He is 6 feet 10 inches (2.08 m), which makes him, along with Andy Sisco of the Oakland Athletics and Randy Johnson of the San Francisco Giants, the second tallest player in baseball history, next to Jon Rauch of the Minnesota Twins (6 feet 11 inches (2.11 m)). He throws and bats right-handed. He was elected to the 2007 MLB All-Star Game as a first-time All-Star via the All-Star Final Vote.[2]

Contents

High school

Young attended Highland Park High School, where he played basketball and baseball.[3] He lettered three times in basketball, in a career in which he scored over 1,000 points, and accumulated 500 rebounds and 200 blocks. He was a two-year letterman in baseball, compiling a 14–3 record with 180 strikeouts. In basketball he averaged 16 points, 12 rebounds, and 3 blocked shots a game, and in baseball he had an 8–3 record with a 1.70 ERA and 95 strikeouts in 80 innings pitched.[3]

As a sophomore in the fall of 1995, he was moved up to the varsity basketball team from the junior varsity due to injuries.[4] As a junior, his presence was significant enough that one opposing team practiced with a coach holding a broom in the air to simulate playing against him.[5] He helped his team reach the Class 4A-state Region II final.[6] As a junior in baseball, Young threw a no-hitter against McKinney High School in Spring 1997.[7] However, he missed a large part of the season after getting off to a 6–0 start because of a stress fracture in his foot.[8] Nonetheless, he was already considered a top professional prospect,[9] and he was named as one of seven Highland Park players on the all-district team.[10] By the summer of 1997, he was able to play for the Dallas Mustangs who were the defending national champions in the Connie Mack World Series,[11][12] and he earned the win in the fifth place game of the World Series.[13]
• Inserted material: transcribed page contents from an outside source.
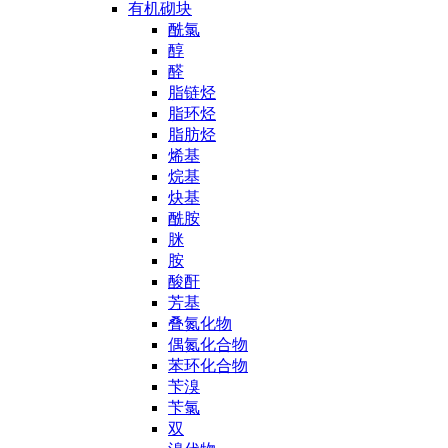
有机砌块
酰氯
醇
醛
脂链烃
脂环烃
脂肪烃
烯基
烷基
炔基
酰胺
脒
胺
酸酐
芳基
叠氮化物
偶氮化合物
苯环化合物
苄溴
苄氯
双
By January of Young's senior season, he had led his basketball team to a district-leading 23–1 (4–0 in district) record and first place in both the The Dallas Morning News' Class 4A area poll and the Texas Association of Basketball Coaches' state poll.[14] Young developed a reputation as a finesse post player,[15][16] and that season he led his team to the UIL State Tournament championship game.[17][18] Highland Park lost to Houston's Waltrip High School and Young was credited with a tournament-high 18 rebounds by the Fort Worth Star-Telegram,[19] although the The Dallas Morning News only credited him with 17 points and 14 rebounds.[20] Young finished his senior season as a Texas Association of Basketball Coaches' first-team All-State selection and the District 9-4A Most Valuable Player.[21] He was later chosen to play in the mid-summer Texas High School Coaches Association's Southwestern All-Star basketball game at the Hofheinz Pavilion.[22]
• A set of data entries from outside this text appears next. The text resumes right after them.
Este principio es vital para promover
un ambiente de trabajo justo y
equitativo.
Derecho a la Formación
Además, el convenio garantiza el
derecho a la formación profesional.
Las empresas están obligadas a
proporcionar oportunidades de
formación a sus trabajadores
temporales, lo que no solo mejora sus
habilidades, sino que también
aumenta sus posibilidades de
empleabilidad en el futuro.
Young announced he had signed his letter of intent to attend Princeton in May 1998. He chose Princeton over Boston College, University of Oklahoma, University of Pennsylvania, University of Texas, Vanderbilt University, and Yale University. Young's decision was based on Princeton's rising national profile in basketball and the opportunity to work with baseball coach Scott Bradley had played catcher for the Seattle Mariners while 6-10 pitcher Randy Johnson was with the team.[23]

On May 9, 1998, Young was involved in a combined no-hitter when he pitched into the fifth inning against Moisés E. Molina High School and was relieved by Mike Matthews. Highland Park won this game, which was the clinching Region II best-of-3 bi-district series game, by the 10-run rule.[24] Young displayed home run power as a senior,[25][26] and in some games, he played designated hitter.[27] Later that month, Young pitched another no-hitter in another 10-run rule victory, this time against Carthage High School.[28][29] Young was the starting pitcher at UFCU Disch-Falk Field during the Texas state 4A championship game victory against Calallen High School,[30] and he clinched the game with a successful pickoff move.[31] He was selected to the Texas High School Baseball Coaches Association 1998 All-State baseball team as well as the The Texas Sports Writers Association third-team Class 4A all-state baseball.[32][33]

Collegiate

In his freshman season at Princeton University, Young was the first male athlete to be named Ivy League Rookie of the Year in two sports—basketball and baseball—and was a unanimous selection for both awards.[34][35] In addition, Young was named second-team All-Ivy in basketball and was basketball Rookie of the Week each of the final six weeks and seven weeks overall.[35] His season was capped with Ivy League Player of the Year and freshman All-America honors from Basketball Weekly. Statistically, Young set Princeton freshman records for points (387) and rebounds (160) by averaging 12.9 points and 5.3 rebounds a game. He also had 39 points, 19 rebounds, and 15 assists in three games at the Rainbow Classic basketball tournament, hosted by the University of Hawaii.[35][36][37][38] He posted a season-high 24 points in an National Invitation Tournament win against the NC State Wolfpack.[39] In baseball, Young led Princeton and the Ivy League with a 2.38 ERA. During this performance he allowed only one home run over the course of 150 batters faced, and was twice named Ivy League Rookie of the Week.[35]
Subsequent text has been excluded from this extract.